We estimated recombination using the four-gametes test as implemented in IMgc (Woerner, Cox & Hammer, 2007), which also produces sequence datasets from which the effects of recombination have been removed. Resulting sequences were used for IMa2p (ver. 1.0; Sethuraman & Hey, 2015) analyses to attempt to estimate demographic parameters, but those analyses did not converge under a variety of full- and sub-sampling schemes and are not reported. We nevertheless include the results of IMgc because accounting for recombination is a critical part of workflows using full sequences (i.e., not just SNPs), and these results provide needed insight into the levels of recombination found in UCE loci for studies of this type.

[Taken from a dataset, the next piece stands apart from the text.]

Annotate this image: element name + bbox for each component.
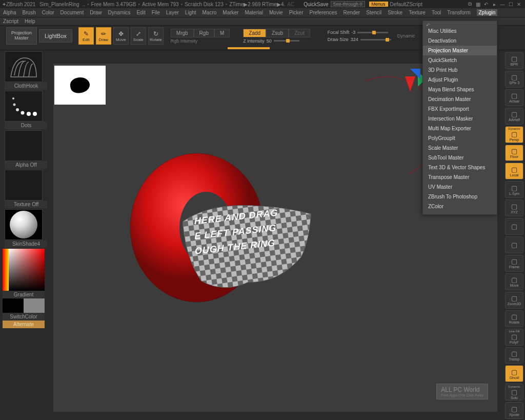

We used Diffusion Approximations for Demographic Inference (δaδi; ver. 1.7.0; Gutenkunst et al., 2009) to infer demographic parameters from the data under a variety of divergence scenarios (models) after excluding Z-linked loci (for δaδi analyses only). Z-linked loci in birds are on the sex chromosome, have a different inheritance scalar from autosomal loci, and sample population sex ratios affect allele frequency estimates (Jorde et al., 2000; Garrigan et al., 2007). We identified Z-linked loci in our data using BLASTn (ver. 2.3.1; Zhang et al., 2000), by aligning the reference set of UCE loci against the zebra finch (Taeniopygia guttata) genome (NCBI Annotation Release 103). We excluded UCE loci that strongly matched (E-values ∼0.0) the zebra finch Z chromosome. After removing Z-linked loci from our complete VCF file, we converted this reduced dataset to biallelic format (which dropped one locus with >2 alleles at a SNP site) and thinned the data to one SNP per locus using VCFtools. Then we converted the resulting VCF file to the joint site frequency spectrum (SFS) format required by δaδi using a PERL script by Kun Wang (https://groups.google.com/forum/#!msg/dadi-user/p1WvTKRI9_0/1yQtcKqamPcJ). Because we lacked an outgroup, we used a folded SFS in our analyses (Gutenkunst et al., 2009), which lacks polarization of SNPs (Fig. S1).

Because we had prior evidence that these species represent two genetic populations (based on taxonomy and results from Maley & Winker, 2010), we used δaδi to infer what general two-population divergence model best fit the data. We then used that model to estimate demographic parameters (i.e., effective population sizes, split time, and migration). We ran six different models spanning the standard possible demographic histories of two populations, five basic and one derivative: (1) neutral (no divergence, or still strongly mixing), (2) split with migration, (3) split with no migration, (4) isolation with bidirectional migration and population growth, (5) isolation with population growth and no migration, and (6) a custom split-bidirectional-migration model (a simple derivative of split-migration; Fig. 1). The neutral, split-with-migration, and isolation-with-migration-and-population-growth models are provided in the δaδi file Demographics2D.py as snm, split_mig, and IM, respectively. The no-migration models (3 and 5 above) use the split_mig and IM models, respectively, with migration parameters set to zero. The split-bidirectional-migration model (figshare https://doi.org/10.6084/m9.figshare.6453125.v1) adds bidirectional migration to the split-migration model to examine potential asymmetry in gene flow.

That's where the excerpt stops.